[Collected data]
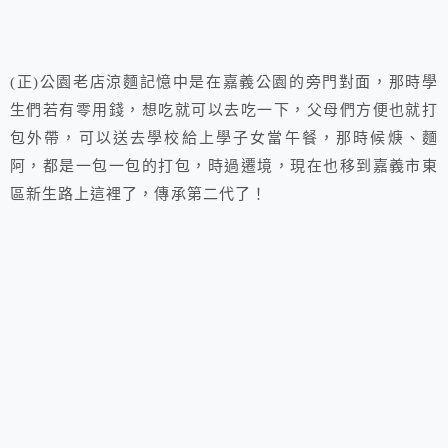
(正)公園老店涼麵記憶中是在嘉義公園的旁門對面，那時學
生們若有零用錢，想吃就可以去吃一下，父母們方便也就打
包外帶，可以送去學校給上學子女當午餐，那時候焿、麵
阿，都是一包一包的打包，時過遷境，現在也移到嘉義市東
區新生路上這裡了，傳承第二代了！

What is needed: In the entries above, find the line with "包外帶，可以送去學校給上學子女當午餐，那時候焿、麵", then retype it and every line after it exactly.

Output of the task:
包外帶，可以送去學校給上學子女當午餐，那時候焿、麵
阿，都是一包一包的打包，時過遷境，現在也移到嘉義市東
區新生路上這裡了，傳承第二代了！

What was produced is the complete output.